Gifting to children is an intergenerational wealth transfer strategy that is available in Australia. However, if you are considering gifting some of your wealth to your children or your grandchildren (even if they’re now adults), it is important to understand all of the implications.
What is gifting?
Gifting has a formal definition in the context of financial assets. The Department of Human Services considers that you have gifted wealth when both of the following events have occurred:
- you have sold or transferred an asset or income, and
- you have received less than market value (or nothing) in return from the recipient.
Common examples of gifting
Common examples of gifts that you might give to your children or grandchildren include:
- cars; and
Property and shares are assets that have the potential to increase in value over time. They also have the potential to generate rental income (from property) and dividends (from shares).
Common gifting to children strategies
There are a variety of reasons that you might want to gift part of your wealth to your children or grandchildren, including wanting to:
- give them a head start financially in life (for example, by helping them to enter the property market);
- help them out with their expenses (for example, by paying for their education or a holiday); and
- reduce your assets or income so that you’ll be eligible to receive either a full or part age pension (and potentially other social security benefits).
The Department of Human Services has an interest in monitoring intergenerational wealth transfer because it administers the age pension based on income and assets. To be eligible to receive either a full or part age pension in Australia (and a range of other social security benefits) from Centrelink, you must pass both income and assets tests (also called ‘means tests’. Your income and asset levels must fall within specific thresholds to pass these tests.
How much can you give?
There is no gift tax in Australia (how your children may be affected is dealt with below), but if you’re receiving the age pension or any other social security benefit from Centrelink, there are limits to the value of gifts that you can give. If you exceed those limits, it could affect your social security benefit/s.

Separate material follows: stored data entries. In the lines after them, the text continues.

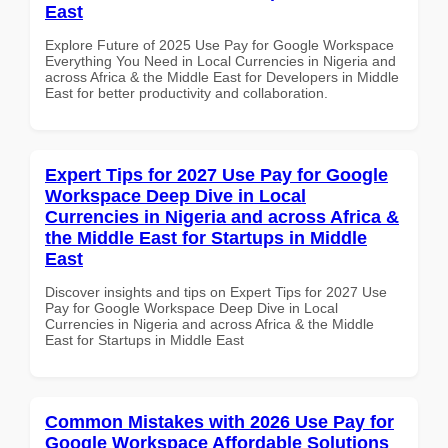
East
Explore Future of 2025 Use Pay for Google Workspace
Everything You Need in Local Currencies in Nigeria and
across Africa & the Middle East for Developers in Middle
East for better productivity and collaboration.
Expert Tips for 2027 Use Pay for Google
Workspace Deep Dive in Local
Currencies in Nigeria and across Africa &
the Middle East for Startups in Middle
East
Discover insights and tips on Expert Tips for 2027 Use
Pay for Google Workspace Deep Dive in Local
Currencies in Nigeria and across Africa & the Middle
East for Startups in Middle East
Common Mistakes with 2026 Use Pay for
Google Workspace Affordable Solutions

The current gifting limits are as follows:
- up to $10,000 per financial year, and
- up to $30,000 over five consecutive financial years.
Gifts within these limits can help you to either:
- become eligible for social security benefits (if the gifts help you to fall within the means test thresholds), or
- they can increase the amount of the social security benefit/s that you currently receive.
On the other hand, if the value of your gifts exceed the current gifting limits, the excess amount will still be included as your asset in the assets test. You will also be deemed to be earning income from the excess amount as part of your income test for the next five years. Even if you aren’t earning income from the asset, deeming provisions under Australian law mean that you will be deemed to be earning income from the asset.
If you’re currently receiving any social security benefit, you must tell Centrelink within 14 days of making a gift.
What are the tax implications for your children receiving the gift?
Your children won’t have to pay tax on the value of the gift itself, except if they sell the asset.
However, if they start earning income from the gift (for example via receiving rental income on an investment property or share dividends), then they will have to pay tax on that income. If you are giving these gifts to your adult children, they will pay tax on any subsequent income at their marginal rate.
It is important to understand if you are giving these gifts to children under the age of 18 (minors) that they will pay a higher rate of tax (currently 66% if their income is between $417 and $1,307 per year, and 45% if it is over that amount).
What are the tax implications for you in giving the gift?
There are no tax implications for you unless you’re gifting an asset that is subject to capital gains tax (CGT). For example, an investment property or shares. If you’re gifting these assets to your children, you’ll be deemed to have received the market value of the asset at the time of the gift.
Even though you didn’t receive that amount, you will be liable to pay CGT if you have made a capital gain on the asset, unless you are gifting your principal place of residence. A residential home is exempt from CGT under Australian taxation law.
Other important gifting to children considerations
Besides gifting limits, other important considerations include:
- your own situation and whether you can afford to give the gift, and
- how the gift will affect your children and their future. It is important that your children are financially responsible enough to make the right decisions once they receive the gift.
This article contains general advice only. It does not take into account your or your family’s individual objectives, financial situation or needs. You should seek advice from a financial planner or other professional adviser before making any financial decision based on this information.